**About this exercise:**
Below are entries; count the lines containing the string "support". The answer is that number alone.
── Source material ──
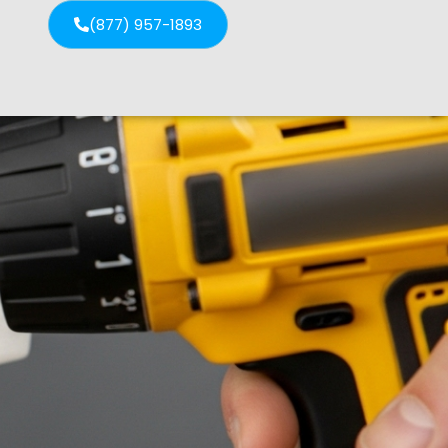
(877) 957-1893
───
── Source material ──
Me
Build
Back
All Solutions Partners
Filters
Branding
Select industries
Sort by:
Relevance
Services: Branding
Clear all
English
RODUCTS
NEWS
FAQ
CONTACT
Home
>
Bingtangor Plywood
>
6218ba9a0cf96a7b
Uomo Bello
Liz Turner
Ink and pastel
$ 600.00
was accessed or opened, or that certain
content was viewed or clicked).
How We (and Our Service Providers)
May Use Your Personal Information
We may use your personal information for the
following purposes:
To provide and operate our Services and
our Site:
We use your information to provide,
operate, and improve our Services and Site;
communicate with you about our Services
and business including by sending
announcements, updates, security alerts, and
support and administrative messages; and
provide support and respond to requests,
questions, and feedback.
───
── Source material ──
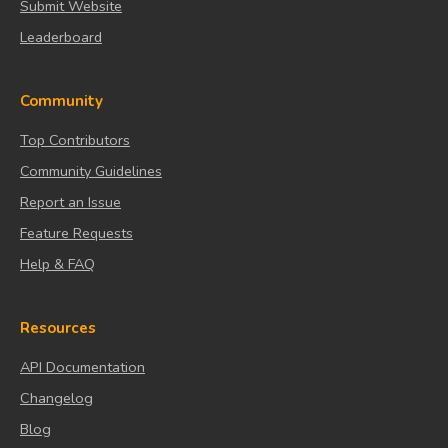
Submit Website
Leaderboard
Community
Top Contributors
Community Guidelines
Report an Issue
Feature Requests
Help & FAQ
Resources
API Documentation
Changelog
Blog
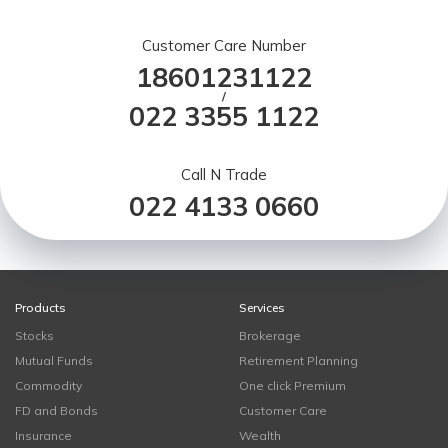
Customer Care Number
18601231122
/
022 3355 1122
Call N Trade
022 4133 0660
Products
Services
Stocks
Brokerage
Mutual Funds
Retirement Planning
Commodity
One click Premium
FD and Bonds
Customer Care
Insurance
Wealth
───
**The completed task:**
2